Drawings by acclaimed Sussex-based artist Jonathan Newdick are being shown during November at Kevis House Gallery in Petworth. The exhibition opens on Saturday 1 November and runs through to 29 November 2014.

Jonathan Newdick’s pictures are drawn in pencil and in ink, in a detailed and yet sparse style. The pictures in this show are studies of rural buildings and trees of West Sussex. The drawings are made outdoors, often in stormy weather.

Most of locations are around to Petworth, where Newdick lives and works in a rural location close to the River Rother.

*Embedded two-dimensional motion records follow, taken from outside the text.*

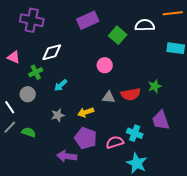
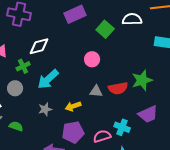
cyan arrow: (61, 85) -> (48, 79), size x1.6
green star: (155, 86) -> (142, 80), size x1.5
purple trapezoid: (161, 120) -> (148, 114), turned -95
purple pentagon: (86, 138) -> (73, 132), turned -30

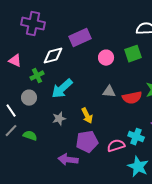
purple rectangle: (75, 14) -> (80, 38), moved
green square: (105, 29) -> (133, 54), moved, turned 30
pink circle: (92, 59) -> (106, 58), moved
gray triangle: (96, 91) -> (109, 92), moved
yellow arrow: (73, 106) -> (87, 116), turned -98

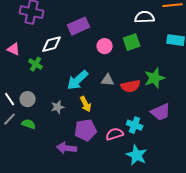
green cross: (37, 76) -> (36, 64), turned -32
cyan arrow: (62, 89) -> (78, 80), moved
gray circle: (29, 98) -> (28, 99), moved

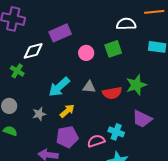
yellow arrow: (86, 104) -> (67, 111), turned -105
purple trapezoid: (161, 112) -> (142, 119), turned 50

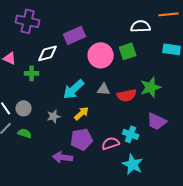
pink circle: (86, 53) -> (101, 55), size x1.6
green cross: (17, 71) -> (32, 73), turned -32

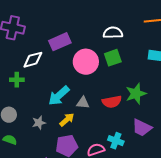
white semicircle: (141, 26) -> (113, 33), moved
gray triangle: (104, 89) -> (83, 103), moved

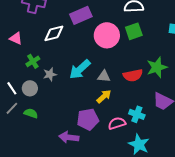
green cross: (17, 80) -> (33, 61), moved, turned -32
yellow arrow: (67, 120) -> (104, 96), moved
gray star: (39, 123) -> (50, 74), moved

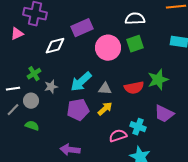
pink triangle: (16, 38) -> (17, 34), moved, turned -48
white line: (12, 88) -> (13, 89), moved, turned -64
gray line: (12, 108) -> (13, 110), moved
purple pentagon: (88, 119) -> (78, 110), moved

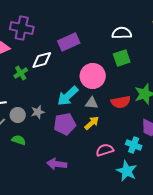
pink circle: (108, 48) -> (93, 76), moved
green cross: (34, 74) -> (21, 73), moved
gray star: (51, 87) -> (38, 112), moved
cyan cross: (138, 127) -> (134, 145), moved

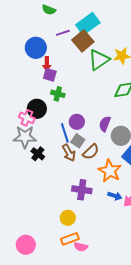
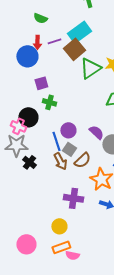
red arrow: (47, 64) -> (37, 42), moved
purple square: (50, 75) -> (41, 83), turned -32
purple semicircle: (105, 124) -> (96, 132), turned 112
pink circle: (26, 245) -> (26, 244), moved

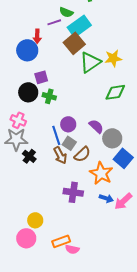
green semicircle: (40, 18) -> (66, 12), moved
purple line: (54, 41) -> (54, 22), moved
black circle: (28, 117) -> (28, 92), moved
yellow circle: (59, 226) -> (35, 220), moved

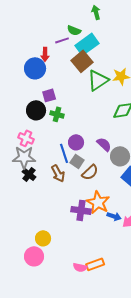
brown arrow: (60, 155) -> (58, 173), moved
black cross: (29, 156) -> (29, 174), moved
orange star: (101, 173) -> (98, 202), moved
orange rectangle: (61, 241) -> (95, 264), moved

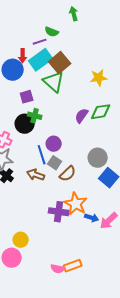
cyan rectangle: (87, 44) -> (41, 60), moved
green triangle: (98, 80) -> (54, 82), moved, turned -45
black circle: (36, 110) -> (25, 124), moved
purple semicircle: (104, 144) -> (82, 116), moved, turned -98
brown arrow: (58, 173) -> (36, 175), turned 138

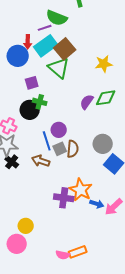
green semicircle: (52, 32) -> (57, 18), size x1.5
gray square: (55, 163) -> (60, 149), turned 32
brown semicircle: (68, 174) -> (73, 149), moved, turned -42

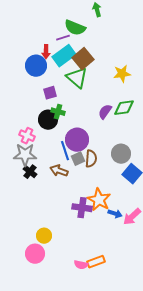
purple circle: (59, 130) -> (77, 140), size x1.5

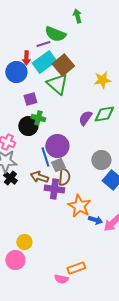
brown semicircle: (91, 159) -> (64, 177), moved
purple cross: (82, 208) -> (54, 189), moved
pink semicircle: (81, 265) -> (61, 279), moved

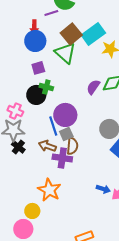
cyan rectangle: (44, 62) -> (93, 34), moved
blue circle: (16, 72) -> (35, 41), moved
orange star: (79, 206) -> (49, 190), moved

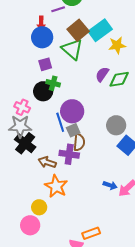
purple semicircle: (93, 87) -> (102, 74), moved
brown arrow: (47, 146) -> (47, 162), moved
black cross: (18, 147) -> (25, 143), size x1.5

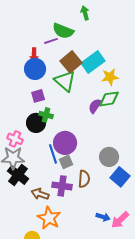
green diamond: (119, 79) -> (109, 99), moved
brown semicircle: (79, 142) -> (84, 179), moved

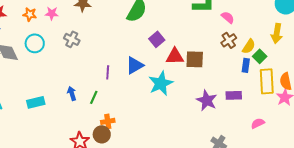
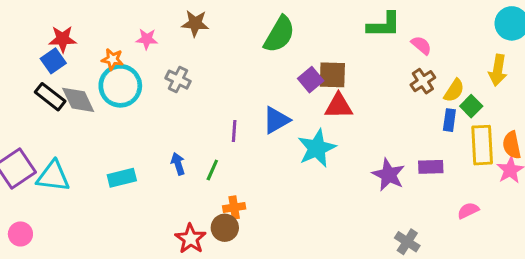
orange star: (30, 14) -> (112, 59), moved
cyan circle: (35, 43) -> (120, 86), size x1.4
brown square: (195, 59) -> (332, 75), moved

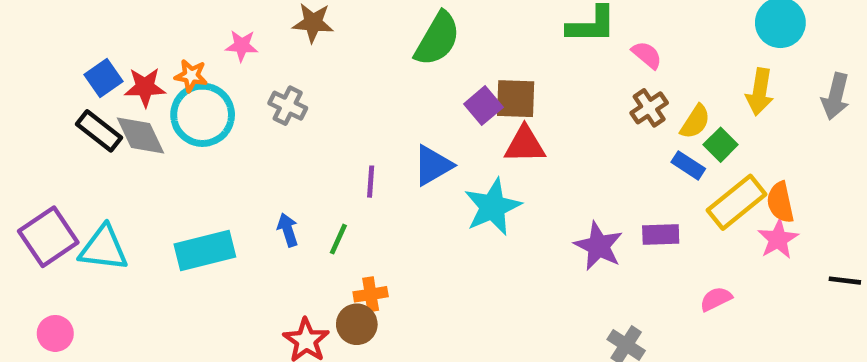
red star: (63, 39) -> (145, 87), moved
blue rectangle: (449, 120) -> (688, 165), turned -65
yellow rectangle: (482, 145) -> (737, 202), turned 54
cyan rectangle: (122, 178) -> (205, 251), size x1.4

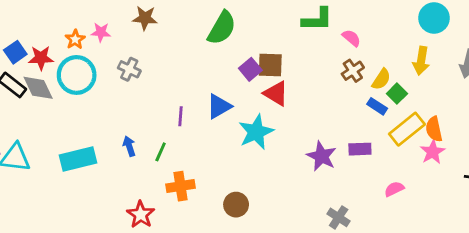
orange star: (191, 76) -> (75, 39), moved, turned 30
red triangle: (525, 145) -> (276, 94), turned 32
orange cross: (371, 294) -> (181, 186), size x1.4
brown circle: (357, 324) -> (236, 205), moved

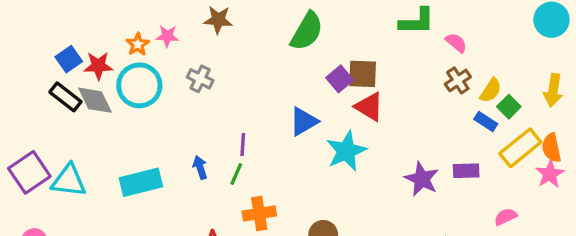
yellow arrow: (421, 61) -> (553, 90), moved
purple line: (181, 116) -> (243, 144), moved

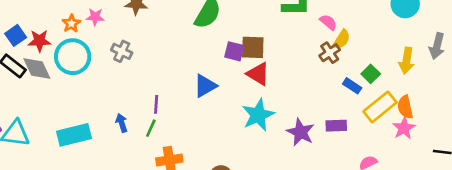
purple square: (340, 79) -> (234, 51), turned -36
yellow semicircle: (491, 90) -> (342, 39), moved
cyan star: (346, 151) -> (258, 115), moved

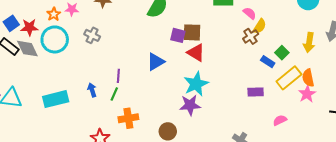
purple star: (301, 132) -> (190, 105), moved, turned -30

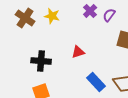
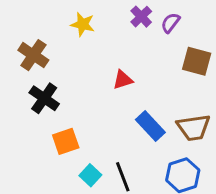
brown cross: (25, 18) -> (33, 55), moved
black cross: (41, 61) -> (44, 98), moved, turned 30

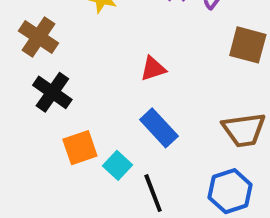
blue rectangle: (150, 126) -> (159, 128), moved
cyan square: (90, 175) -> (118, 165), moved

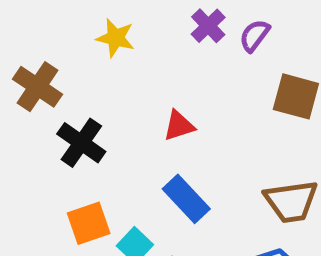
black cross: (52, 92) -> (81, 143), moved

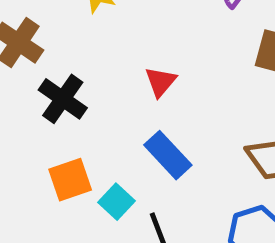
red triangle: (179, 126) -> (161, 82), turned -32

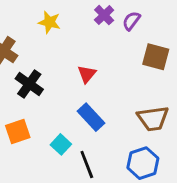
orange square: (70, 180) -> (18, 131), moved

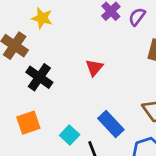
yellow star: (49, 22) -> (42, 18), moved
blue rectangle: (91, 117) -> (111, 124), moved

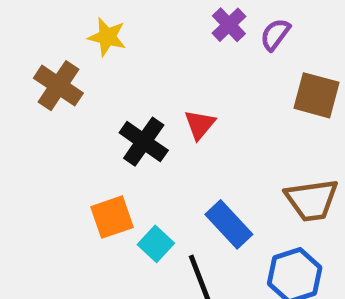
black cross: (39, 77) -> (144, 142), moved
orange square: (28, 123) -> (112, 217), moved

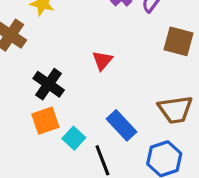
black cross: (144, 142) -> (49, 84), moved

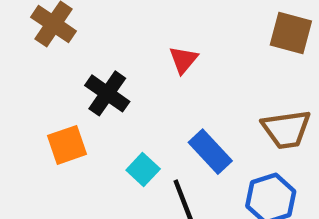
orange square: (45, 121) -> (67, 145), moved

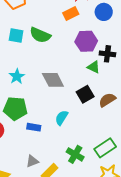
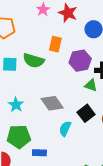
orange rectangle: (71, 13) -> (55, 44), moved, turned -42
cyan semicircle: (62, 118) -> (65, 129), moved

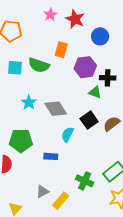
cyan star: (16, 105) -> (29, 102), moved
blue rectangle: (39, 153) -> (51, 156), moved

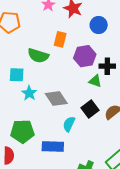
cyan square: (15, 68) -> (17, 75), moved
blue rectangle: (51, 156) -> (53, 146), size x1.5

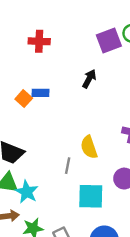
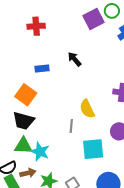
black arrow: (89, 79) -> (74, 59), moved, turned -63
orange square: (24, 99) -> (26, 95), moved, size x1.5

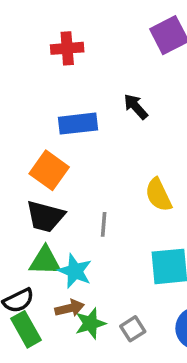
blue rectangle: (42, 69) -> (78, 124), size x1.5
gray line: (71, 126) -> (104, 224), moved
brown arrow: (28, 173) -> (70, 308), moved

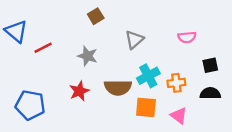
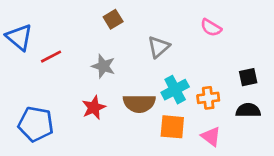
pink semicircle: (187, 37) -> (211, 28), moved, turned 36

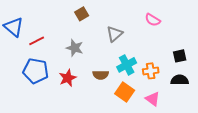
brown semicircle: (139, 103) -> (101, 75), size x0.7
blue pentagon: (36, 124) -> (36, 71), moved
orange square: (172, 127) -> (125, 92), turned 30

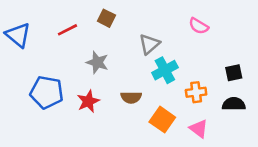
brown square: (82, 14) -> (106, 18), turned -32
red line: (37, 41) -> (67, 30), moved
cyan cross: (127, 65) -> (165, 70), moved

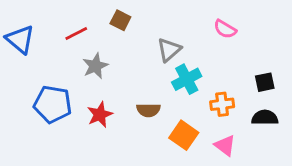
gray star: (97, 62) -> (95, 66), moved, turned 30

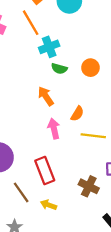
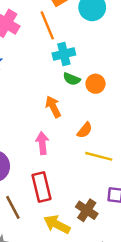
orange circle: (90, 68) -> (96, 84), moved
pink arrow: (54, 129) -> (42, 143), moved
yellow arrow: (48, 205) -> (57, 224), moved, size x1.5

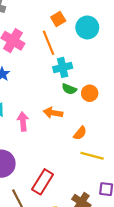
orange arrow: (53, 107) -> (53, 113), turned -54
pink arrow: (42, 143) -> (23, 121), moved
red rectangle: (41, 187) -> (43, 182), turned 45

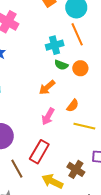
orange line: (49, 43) -> (77, 34), moved
orange arrow: (53, 113) -> (47, 87), turned -48
pink arrow: (23, 121) -> (48, 116), moved, turned -144

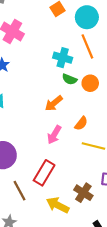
cyan cross: (55, 45) -> (63, 58), turned 30

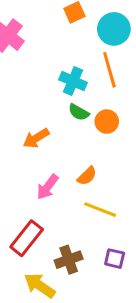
orange arrow: (54, 103) -> (36, 138), moved
brown cross: (83, 193) -> (69, 260), moved, turned 30

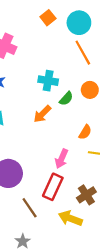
cyan cross: (73, 81) -> (48, 81), moved
green semicircle: (79, 112) -> (66, 99), moved, turned -64
pink arrow: (48, 187) -> (62, 159), moved

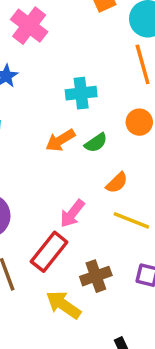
cyan cross: (48, 81) -> (81, 93), turned -30
green semicircle: (66, 99) -> (96, 143), moved

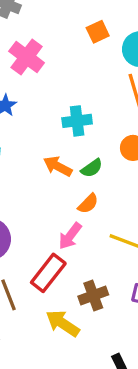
orange arrow: (60, 140) -> (58, 166), turned 60
orange semicircle: (117, 183) -> (88, 204), moved

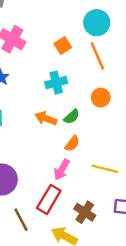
orange square: (98, 32) -> (63, 46), moved
brown cross: (93, 296) -> (85, 212), turned -30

Newdick explains the philosophy behind his work as follows:

Trees, buildings, the land. Each is inevitably connected to the other. It is a connection that goes far further than roots and foundations. There is a tangling of rocks and clay and fibres, but each of these is ultimately impermanent, even the rocks. My pictures ask people to look at things seemingly solid and here for ever, and know that they are not.

The pictures in this show are a natural progression from those drawn for his 2012 book Out of Time?, which focussed solely on buildings.

Andrew Loukes, the Curator of Collections and Exhibitions for the National Trust at Petworth House, and formerly Curator of Fine Art at Manchester Art Gallery, says:

Jonathan Newdick is an artist who deserves to be better known. All of Newdick’s work blends an obvious technical ability with an intelligent insight into his subject matter. Unsurprisingly, he is someone with an informed interest in the great artists who have trodden his patch - Turner and Constable - yet his drawing style is uniquely his own. Like his major forebears, though, he is a thoughtful interpreter of landscape, with the passing of time emerging as a consistent theme in his work. He is an artist whose work is both instantly engaging and resonant with meaning.

Prices for the pictures are from £500 - £700.